** Exercise **
Where a line below includes the word "resolution", copy that line.

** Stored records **
---+---
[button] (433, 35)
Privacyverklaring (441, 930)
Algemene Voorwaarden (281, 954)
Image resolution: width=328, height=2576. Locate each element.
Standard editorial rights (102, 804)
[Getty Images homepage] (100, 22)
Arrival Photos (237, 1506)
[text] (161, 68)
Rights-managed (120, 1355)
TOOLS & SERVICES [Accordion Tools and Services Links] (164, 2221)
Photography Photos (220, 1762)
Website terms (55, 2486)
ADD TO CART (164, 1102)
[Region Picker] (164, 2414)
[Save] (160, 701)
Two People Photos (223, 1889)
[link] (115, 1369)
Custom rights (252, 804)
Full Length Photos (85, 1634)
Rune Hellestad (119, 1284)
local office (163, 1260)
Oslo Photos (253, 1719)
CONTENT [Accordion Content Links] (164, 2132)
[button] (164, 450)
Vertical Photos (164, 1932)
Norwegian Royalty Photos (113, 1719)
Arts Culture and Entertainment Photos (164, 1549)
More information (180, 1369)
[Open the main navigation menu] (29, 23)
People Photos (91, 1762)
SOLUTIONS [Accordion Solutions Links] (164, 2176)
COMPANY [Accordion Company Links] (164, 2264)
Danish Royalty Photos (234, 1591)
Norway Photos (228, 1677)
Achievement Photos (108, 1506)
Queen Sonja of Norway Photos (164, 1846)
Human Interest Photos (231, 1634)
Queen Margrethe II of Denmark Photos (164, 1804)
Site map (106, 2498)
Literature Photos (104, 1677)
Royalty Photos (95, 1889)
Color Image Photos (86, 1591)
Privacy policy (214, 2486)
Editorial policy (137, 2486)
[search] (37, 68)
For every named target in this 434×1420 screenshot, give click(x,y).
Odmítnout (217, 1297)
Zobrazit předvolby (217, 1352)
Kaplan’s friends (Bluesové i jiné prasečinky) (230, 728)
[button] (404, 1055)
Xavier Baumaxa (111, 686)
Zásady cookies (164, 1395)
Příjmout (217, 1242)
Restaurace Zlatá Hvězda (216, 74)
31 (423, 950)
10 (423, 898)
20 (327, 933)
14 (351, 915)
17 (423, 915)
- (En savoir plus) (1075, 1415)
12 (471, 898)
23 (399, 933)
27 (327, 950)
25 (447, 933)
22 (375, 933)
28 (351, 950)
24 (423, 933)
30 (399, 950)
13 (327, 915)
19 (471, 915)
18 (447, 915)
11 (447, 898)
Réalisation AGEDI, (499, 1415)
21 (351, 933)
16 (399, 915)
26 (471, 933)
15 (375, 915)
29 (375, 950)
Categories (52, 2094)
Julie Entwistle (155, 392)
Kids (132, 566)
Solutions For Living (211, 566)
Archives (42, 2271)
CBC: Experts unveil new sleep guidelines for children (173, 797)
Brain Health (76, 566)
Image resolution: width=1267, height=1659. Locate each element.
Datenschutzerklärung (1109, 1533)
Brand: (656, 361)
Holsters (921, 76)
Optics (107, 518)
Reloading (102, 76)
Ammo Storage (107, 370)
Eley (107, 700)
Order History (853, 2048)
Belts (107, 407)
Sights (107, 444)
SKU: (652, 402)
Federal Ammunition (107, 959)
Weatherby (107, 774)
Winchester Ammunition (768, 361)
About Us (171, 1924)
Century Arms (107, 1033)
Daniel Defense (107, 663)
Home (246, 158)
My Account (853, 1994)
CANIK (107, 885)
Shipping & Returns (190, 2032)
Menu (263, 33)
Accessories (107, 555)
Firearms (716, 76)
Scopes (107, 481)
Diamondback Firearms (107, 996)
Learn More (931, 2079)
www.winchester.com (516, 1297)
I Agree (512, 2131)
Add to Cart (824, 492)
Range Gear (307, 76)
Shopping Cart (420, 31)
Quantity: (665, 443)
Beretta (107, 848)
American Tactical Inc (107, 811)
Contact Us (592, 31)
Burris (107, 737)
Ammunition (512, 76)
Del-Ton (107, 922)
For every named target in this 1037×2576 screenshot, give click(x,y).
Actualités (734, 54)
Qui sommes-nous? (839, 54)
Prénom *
---+---
** Response below **
Image resolution: width=328, height=2576. Locate each element.
Image resolution: width=1267, height=1659. Locate each element.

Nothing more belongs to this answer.